"Im trying to help small facilities do HIPAA [Health Insurance Portability and Accountability Act compliance]," said Brad Smith, a consultant with CIR Security, of Helena, Mont., a consulting group that supports smaller hospitals and related medical facilities. While Smith said he pleased to see that a number of innovative solutions were being launched here by security vendors, he was disappointed to see that nearly all of them were aimed at the largest of enterprises.
"Theres not much here for smaller organizations," Smith said, adding that companies in his region were suffering at the hands of online attackers, especially those from Brazil. Still, he had uncovered solutions for there attacks. "Im thankful for some of the software here," he said.
Communication was also a trouble with clients, Smith said. Sometimes problems with attacks may be overlooked because chief information security officers are reluctant to discuss the issue.
Patch management software could provide one answer, offered Herbert Schneider, security manager with Electronic Data Systems Corp.s European operation based in Rüsselsheim, Germany. Schneider said he was looking for ways to support EDS customers against attacks by patching their enterprises as soon as the patch became available and had been tested.
"The underlying problem to preventing attacks is really patch management," Schneider said. Adding to that issue is the need for testing, which can last from hours to weeks, depending on the applications that might be affected. "You see problems with home-grown applications," he said.
Schneider said that his office will patch as soon as it can, but that patch management solutions being shown on the CSI show floor really didnt solve all of the problem. "You still need approval to patch," he said.
The expansion of security into the far reaches of the market was evident in the growth of the annual show, noted several attendees. This year CSI exhibits took all of the available space at the Marriott Wardman Park hotel, where the event has been based for the last several years.
"The hottest topic here is compliance," said Kevin Mahoney, CEO of The Human Factor, of Woodstock, Ga., pointing to increased security interest surrounding the entire data life-cycle mandated for medical and financial data, including archival storage.
While attendees agreed with Mahoney that compliance issues were the hottest theme at this years conference, new products in that area were scarce. However, products to deal with unauthorized access, whether across the network or from within the enterprise, were a common sight on the show floor.
A number of the new product announcements at the CSI conference covered software for handling attacks.
Check Point Software Technologies Ltd.s Zone Labs company announced Total Access Protection, a framework for enforcing security policy on heterogeneous networks. This effort was started when Zone was acquired by Check Point earlier this year, officials said.
The company also announced Zone Alarm Security Suite 5.5, which adds anti-spam and anti-phishing capabilities to the product. Its Integrity Clientless Security, also unveiled, is designed to simplify deployment.
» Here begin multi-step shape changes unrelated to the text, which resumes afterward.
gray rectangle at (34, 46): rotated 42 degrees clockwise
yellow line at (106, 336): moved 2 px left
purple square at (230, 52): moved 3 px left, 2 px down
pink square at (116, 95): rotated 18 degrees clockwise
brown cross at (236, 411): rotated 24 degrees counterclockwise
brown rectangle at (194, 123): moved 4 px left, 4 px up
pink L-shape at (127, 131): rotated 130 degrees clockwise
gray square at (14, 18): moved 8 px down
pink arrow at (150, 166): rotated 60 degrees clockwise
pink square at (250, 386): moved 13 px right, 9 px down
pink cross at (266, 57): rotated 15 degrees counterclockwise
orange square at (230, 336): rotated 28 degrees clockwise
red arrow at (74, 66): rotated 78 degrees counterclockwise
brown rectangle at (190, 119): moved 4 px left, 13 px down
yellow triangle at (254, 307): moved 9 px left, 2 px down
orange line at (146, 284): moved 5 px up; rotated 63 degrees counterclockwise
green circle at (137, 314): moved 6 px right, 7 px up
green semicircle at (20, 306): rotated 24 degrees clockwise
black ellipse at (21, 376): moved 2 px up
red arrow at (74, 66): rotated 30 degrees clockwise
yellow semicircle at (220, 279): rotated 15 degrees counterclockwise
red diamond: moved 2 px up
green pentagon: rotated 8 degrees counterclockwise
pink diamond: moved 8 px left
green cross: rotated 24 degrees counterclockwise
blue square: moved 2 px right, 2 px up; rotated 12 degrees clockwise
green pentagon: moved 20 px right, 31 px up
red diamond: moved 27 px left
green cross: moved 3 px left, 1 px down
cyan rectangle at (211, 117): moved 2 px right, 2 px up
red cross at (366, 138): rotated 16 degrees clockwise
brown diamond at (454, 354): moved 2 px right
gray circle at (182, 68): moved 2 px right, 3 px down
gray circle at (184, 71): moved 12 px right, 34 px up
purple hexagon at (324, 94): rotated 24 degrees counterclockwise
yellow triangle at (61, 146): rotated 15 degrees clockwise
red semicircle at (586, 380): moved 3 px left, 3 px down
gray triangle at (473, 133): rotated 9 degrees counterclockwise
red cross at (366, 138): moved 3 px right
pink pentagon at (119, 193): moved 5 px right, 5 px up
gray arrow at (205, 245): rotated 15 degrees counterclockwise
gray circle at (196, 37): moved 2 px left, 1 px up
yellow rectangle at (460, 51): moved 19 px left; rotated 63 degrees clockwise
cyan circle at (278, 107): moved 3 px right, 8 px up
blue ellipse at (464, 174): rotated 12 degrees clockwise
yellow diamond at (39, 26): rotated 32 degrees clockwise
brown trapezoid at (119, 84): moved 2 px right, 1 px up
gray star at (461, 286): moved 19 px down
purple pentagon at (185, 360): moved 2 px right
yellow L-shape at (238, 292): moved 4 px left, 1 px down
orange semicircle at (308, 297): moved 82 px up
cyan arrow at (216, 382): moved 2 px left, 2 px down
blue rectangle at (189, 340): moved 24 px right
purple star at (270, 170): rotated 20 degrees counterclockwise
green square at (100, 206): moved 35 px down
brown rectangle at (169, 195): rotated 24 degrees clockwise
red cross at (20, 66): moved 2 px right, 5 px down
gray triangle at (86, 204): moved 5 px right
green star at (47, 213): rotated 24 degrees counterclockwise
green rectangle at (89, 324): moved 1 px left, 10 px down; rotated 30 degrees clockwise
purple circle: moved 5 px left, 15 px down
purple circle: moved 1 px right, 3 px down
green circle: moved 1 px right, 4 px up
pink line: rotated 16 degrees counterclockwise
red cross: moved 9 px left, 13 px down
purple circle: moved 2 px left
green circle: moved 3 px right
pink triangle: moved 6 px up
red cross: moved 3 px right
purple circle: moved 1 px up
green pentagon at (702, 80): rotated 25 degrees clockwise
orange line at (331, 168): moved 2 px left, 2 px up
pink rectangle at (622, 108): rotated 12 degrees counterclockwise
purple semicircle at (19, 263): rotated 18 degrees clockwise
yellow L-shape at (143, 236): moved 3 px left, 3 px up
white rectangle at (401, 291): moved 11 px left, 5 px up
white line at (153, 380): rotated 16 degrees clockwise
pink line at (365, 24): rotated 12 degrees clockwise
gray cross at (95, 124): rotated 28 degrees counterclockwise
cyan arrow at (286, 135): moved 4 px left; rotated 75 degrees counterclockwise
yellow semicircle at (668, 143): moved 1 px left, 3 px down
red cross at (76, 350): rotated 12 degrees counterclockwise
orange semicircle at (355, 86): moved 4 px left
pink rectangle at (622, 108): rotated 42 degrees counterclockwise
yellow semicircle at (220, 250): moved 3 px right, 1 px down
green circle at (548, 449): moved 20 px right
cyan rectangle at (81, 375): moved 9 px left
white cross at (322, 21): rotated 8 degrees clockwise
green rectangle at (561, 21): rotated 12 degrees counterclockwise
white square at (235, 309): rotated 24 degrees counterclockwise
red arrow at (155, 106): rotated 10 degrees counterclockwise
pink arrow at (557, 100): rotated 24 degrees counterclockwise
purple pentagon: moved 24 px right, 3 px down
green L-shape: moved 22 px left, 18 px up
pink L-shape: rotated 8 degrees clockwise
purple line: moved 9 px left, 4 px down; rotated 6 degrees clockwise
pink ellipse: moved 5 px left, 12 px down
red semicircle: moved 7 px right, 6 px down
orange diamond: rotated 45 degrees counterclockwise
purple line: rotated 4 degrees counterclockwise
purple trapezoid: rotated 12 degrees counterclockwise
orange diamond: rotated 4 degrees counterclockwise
A spokeswoman said that intrusion prevention will be added to the mix before the end of the year.
Three players in vulnerability management announced new releases at the show. Qualys Inc. said that its winter release will include an agentless scanner for Unix system and a remediation workflow module for third-party helpdesk applications.
Mazu Networks Inc. announced Version 5 in its Profiler line of intrusion prevention products. The new release includes a "surgical mitigation system" that allows enterprises to leverage routers and other infrastructure in the mitigation process.
Finally, Lumeta Corp. announced Version 3.5 of its IPSonar vulnerability management system. The company says that the product performs network-wide analysis of access control lists.
Meanwhile, a group of application-firewall vendors said they will issue a challenge on Tuesday to Check Point Software, Symantec Corp. and others to prove that their offerings are truly capable of stopping application-level attacks. Executives from Teros Inc., NetContinuum Inc. and Imperva Inc. said the reasoning behind the challenge is simple: to give customers a clearer picture of which products do in fact stop application-layer attacks.